Sistemas de oxigenoterapia:

A. OS CILINDROS DE OXIGÊNIO: Sistema que armazena o gás sob pressão.
Este é um método caro e ao preço do gás soma-se a estratégia de transporte do
mesmo até a residência do paciente.
B. OS CONCENTRADORES DE OXIGÊNIO: São máquinas que separam o oxigênio do
nitrogênio do ar ambiente pela ação de uma substância (silicato de alumínio
sintético), concentrando o O2, e fornecendo fluxos de 1 a 5 L/min. São leves
(aproximadamente 10 Kg) e com rodas nas bases, possuem um motor e bateria e precisam
ser conectados à energia elétrica. Apesar do gasto extra com energia elétrica,
ainda assim os concentradores são muito mais baratos que os cilindros de
oxigênio, podendo-se utilizar uma extensão de até 8 metros de comprimento, para
permitir que
o paciente se desloque dentro de casa.
C. O OXIGÊNIO LÍQUIDO: Pode-se armazená-lo em casa numa unidade matriz
com 36 a 40 litros de O2 líquido, mantidos a -70ºC. Cada litro de oxigênio
líquido se transforma em 863 litros de oxigênio na forma gasosa.

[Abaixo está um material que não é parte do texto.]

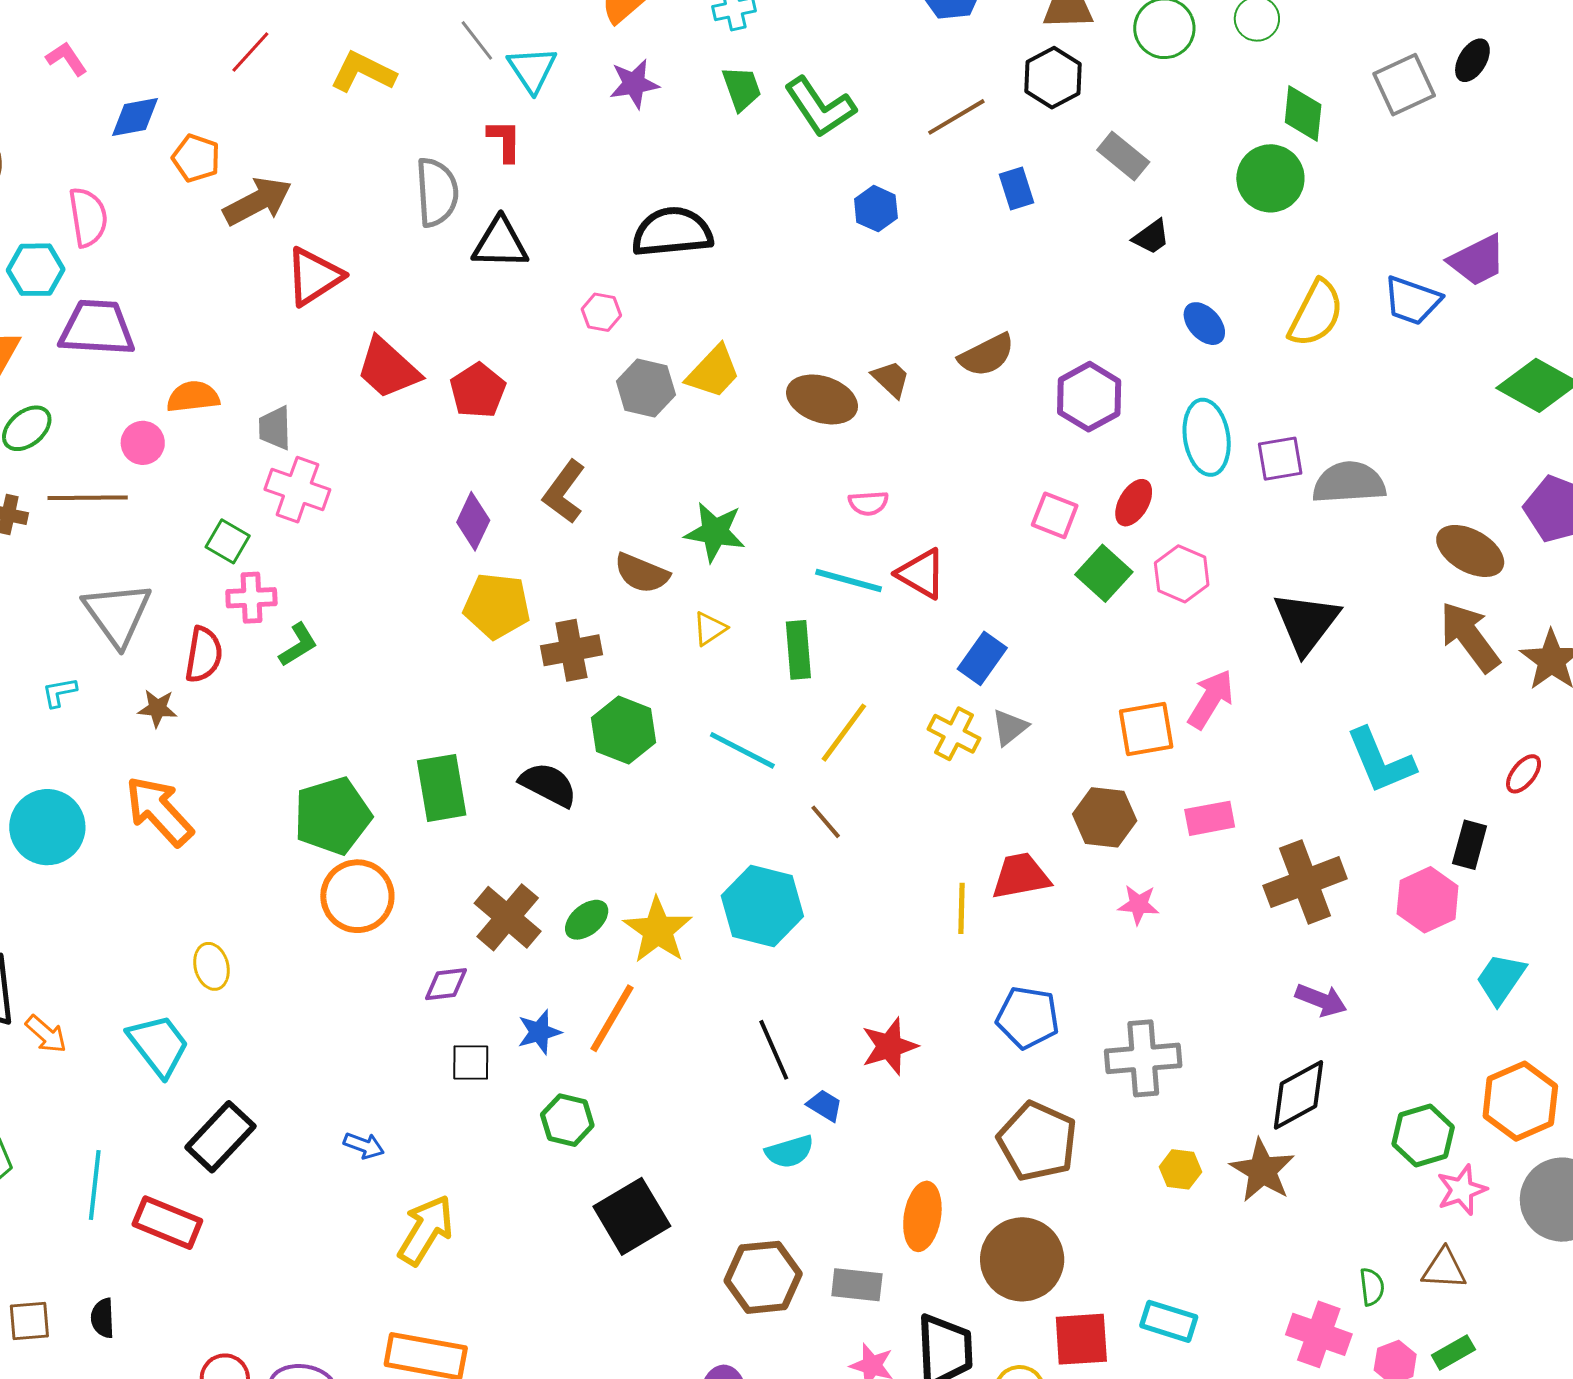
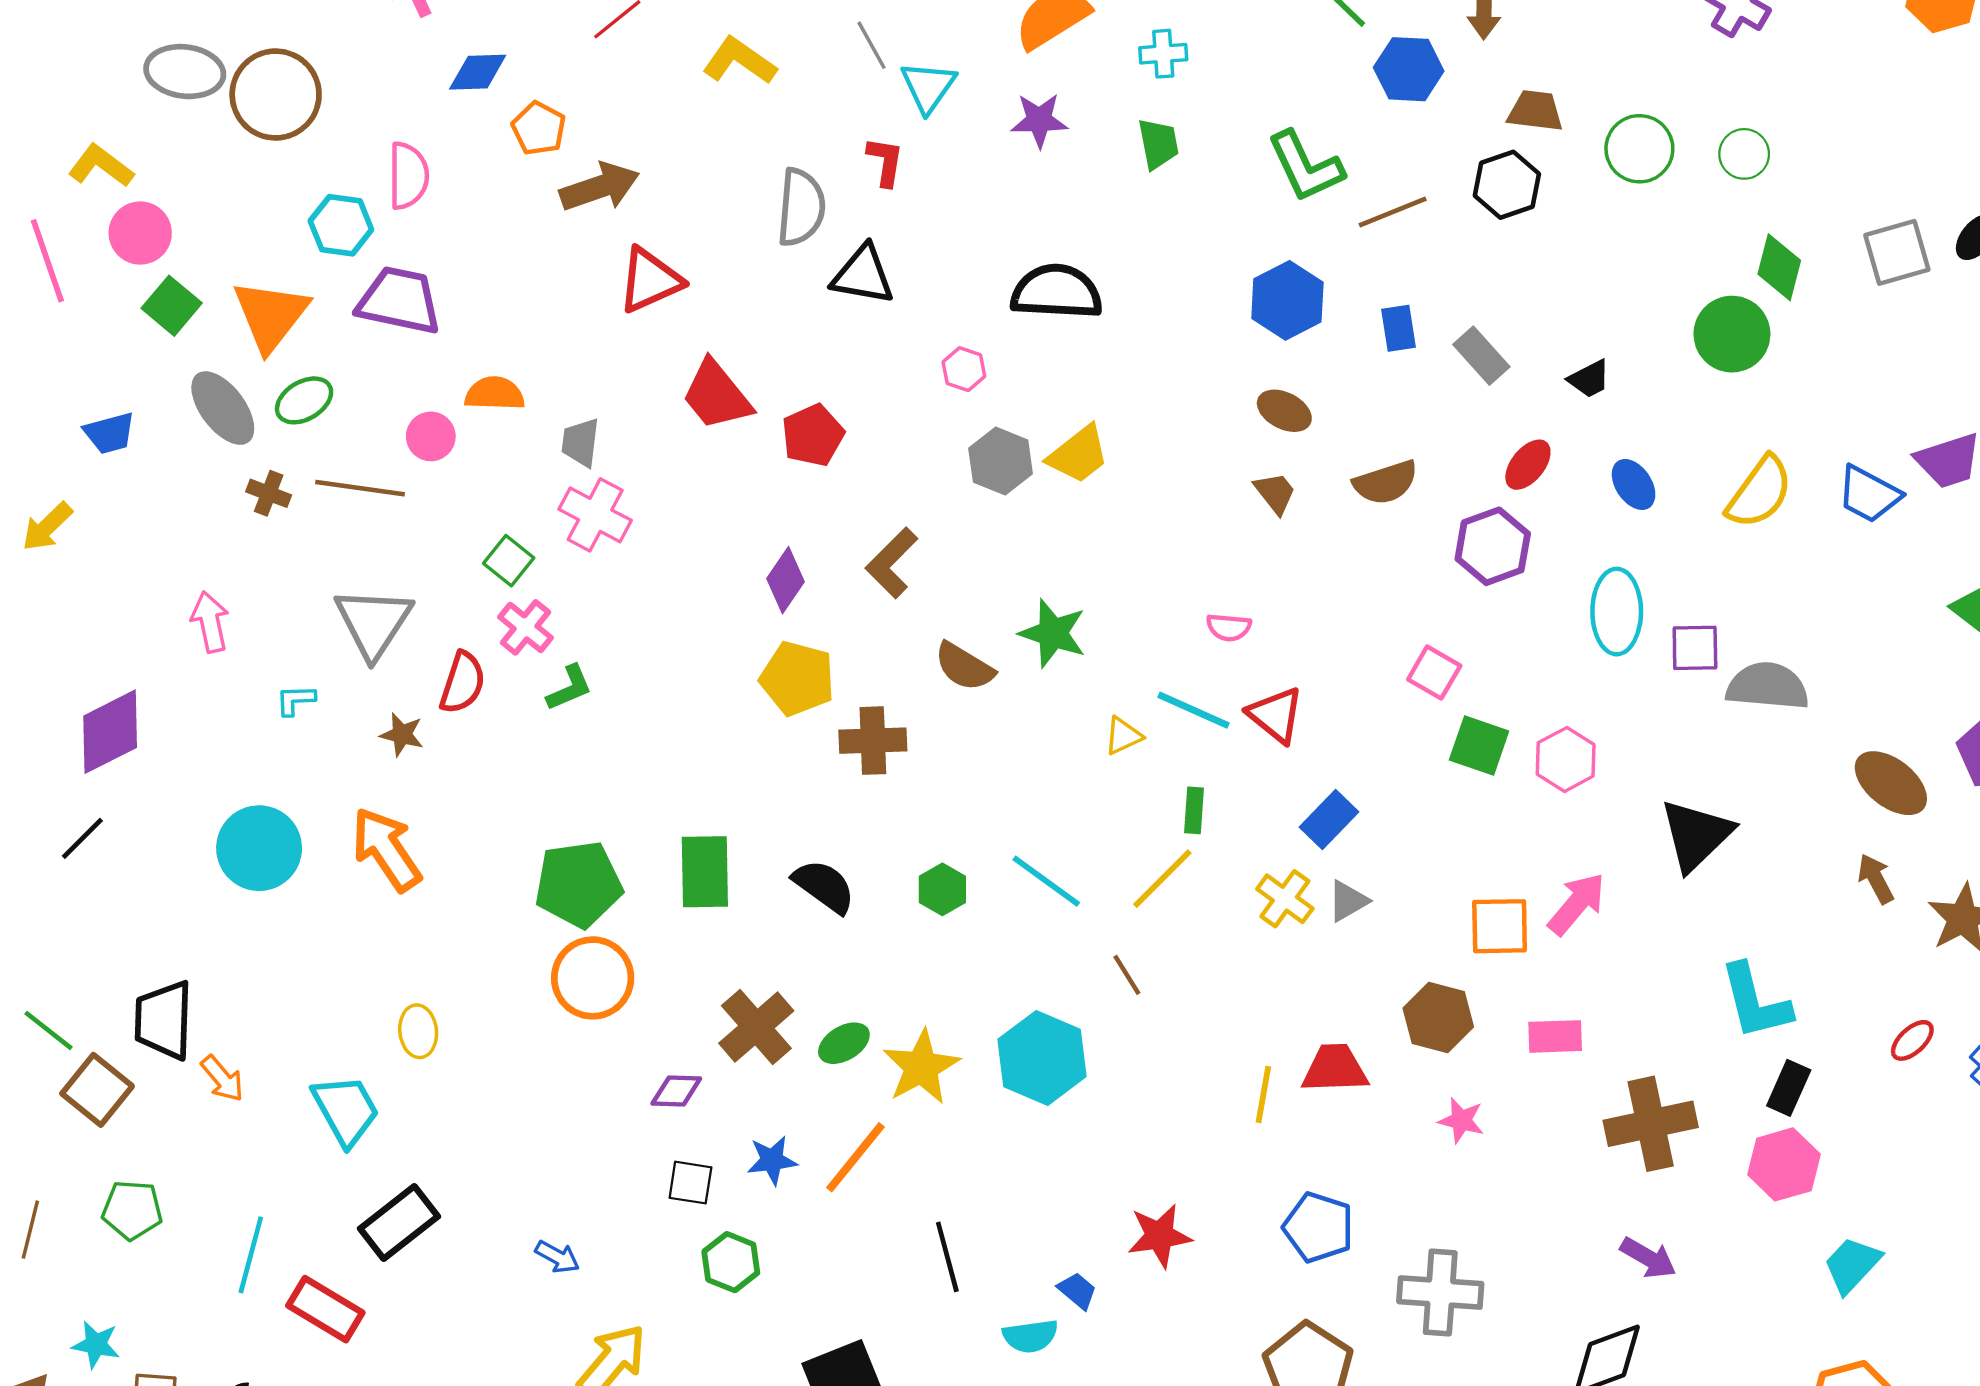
green L-shape: (820, 107) -> (1306, 167), moved
gray rectangle: (1123, 156) -> (1481, 356), moved
blue rectangle: (1017, 189) -> (1398, 328), moved
blue hexagon: (876, 209) -> (1287, 300), size x1.5
brown ellipse: (822, 399) -> (1284, 411), moved, size x0.7
red ellipse: (1134, 503) -> (1528, 465), moved
green square: (1104, 573) -> (1479, 746), turned -32
pink cross: (251, 598) -> (525, 627), turned 33
yellow triangle: (710, 629) -> (1123, 736), moved
brown arrow: (1470, 637) -> (1876, 879), size x0.6
green rectangle: (798, 650) -> (1194, 810), moved, size x0.7
green hexagon: (624, 730) -> (942, 889), moved, size x0.7
black rectangle: (1470, 845) -> (1789, 1088), moved
black line: (774, 1050) -> (947, 1257), moved
green hexagon: (567, 1120) -> (731, 1262), moved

D. Oxigênio Portátil: A fonte portátil pode ser um pequeno cilindro de
alumínio com oxigênio gasoso sob pressão ou líquido para permitir que o
paciente se desloque fora do domicílio. O custo vai depender da dose necessária
e individualizada para cada paciente,
e do tempo que ele vai precisar ficar longe de uma fonte estacionária de O2.

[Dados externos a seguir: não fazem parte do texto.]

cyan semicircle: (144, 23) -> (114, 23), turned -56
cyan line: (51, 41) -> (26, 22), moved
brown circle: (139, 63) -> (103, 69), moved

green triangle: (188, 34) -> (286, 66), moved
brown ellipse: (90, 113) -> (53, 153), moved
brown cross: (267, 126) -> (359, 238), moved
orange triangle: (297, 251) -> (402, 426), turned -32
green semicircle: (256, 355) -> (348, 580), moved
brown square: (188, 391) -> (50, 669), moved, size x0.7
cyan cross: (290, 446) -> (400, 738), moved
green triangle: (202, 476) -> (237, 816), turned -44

E. Umidificação: Não existem evidências científicas que indiquem a
necessidade de umidificação em sistemas que empregam cateteres nasais e fluxos
inferiores a 5L/min, exceto nos casos de seu uso transtraqueal ou em traqueostomias.

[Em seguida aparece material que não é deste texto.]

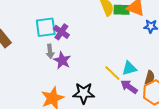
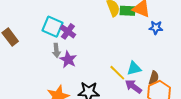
cyan square: (46, 27) -> (52, 27), turned 30

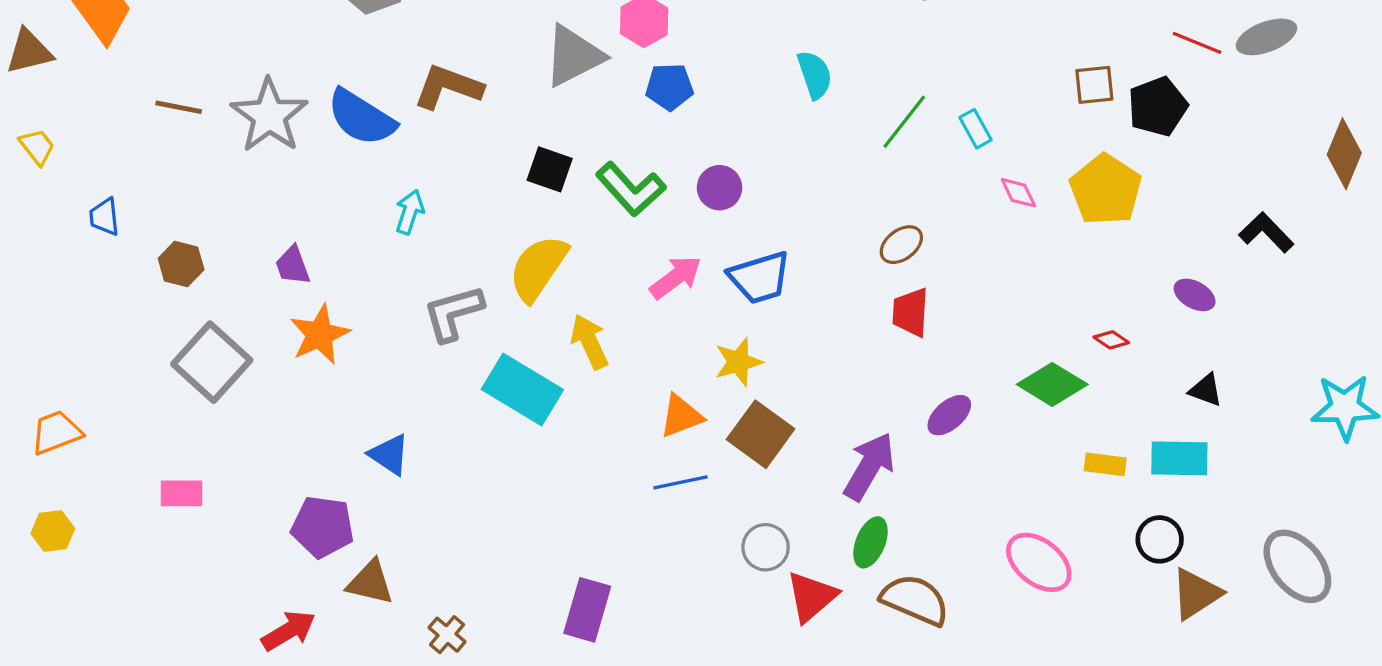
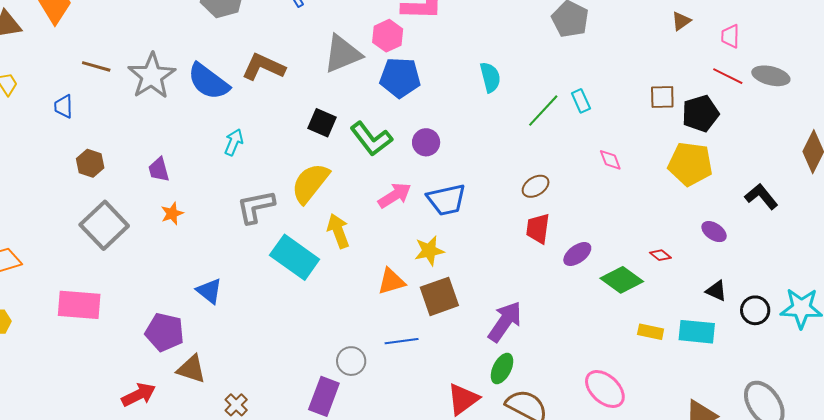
gray ellipse: (1266, 37) -> (771, 76), turned 30
blue pentagon: (669, 87) -> (400, 78), size x1.4
cyan rectangle: (975, 129) -> (581, 101), moved
yellow pentagon: (1106, 190) -> (690, 164), moved, turned -30
blue trapezoid: (104, 217) -> (64, 106), moved
orange star: (320, 335) -> (172, 213), size x0.6
purple ellipse: (949, 415) -> (577, 254), moved
brown square: (761, 434) -> (439, 296), turned 30
blue line: (681, 482) -> (402, 341), moved
pink rectangle: (181, 493) -> (79, 305), size x1.6
black circle: (1160, 539) -> (755, 310), moved
gray circle: (766, 547) -> (351, 361), moved

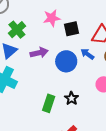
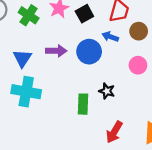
green cross: (17, 30) -> (29, 15), moved
purple arrow: (39, 53) -> (56, 51), turned 30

Uso de oxigênio em viagens aéreas: A cabine dos aviões mantém pressão interna
equivalente à altitude de 2.400 metros, com quantidade menor de oxigênio
do que em nosso ambiente diário.
Viagens aéreas são seguras para portadores de hipoxemia crônica, desde que
aumentem o fluxo de oxigênio (que utilizam em repouso) de 1 a 2 L/min durante o
vôo. O ideal é manter a PaO2 durante o vôo ≥60 mmHg.

REFERÊNCIAS: (GOLD 2011)

+
http://www.jornaldepneumologia.com.br/pdf/suple_124_40_dpoc_completo_finalimpresso.pdf

(II Consenso Brasileiro sobre Doença Pulmonar Obstrutiva Crônica - DPOC - 2004)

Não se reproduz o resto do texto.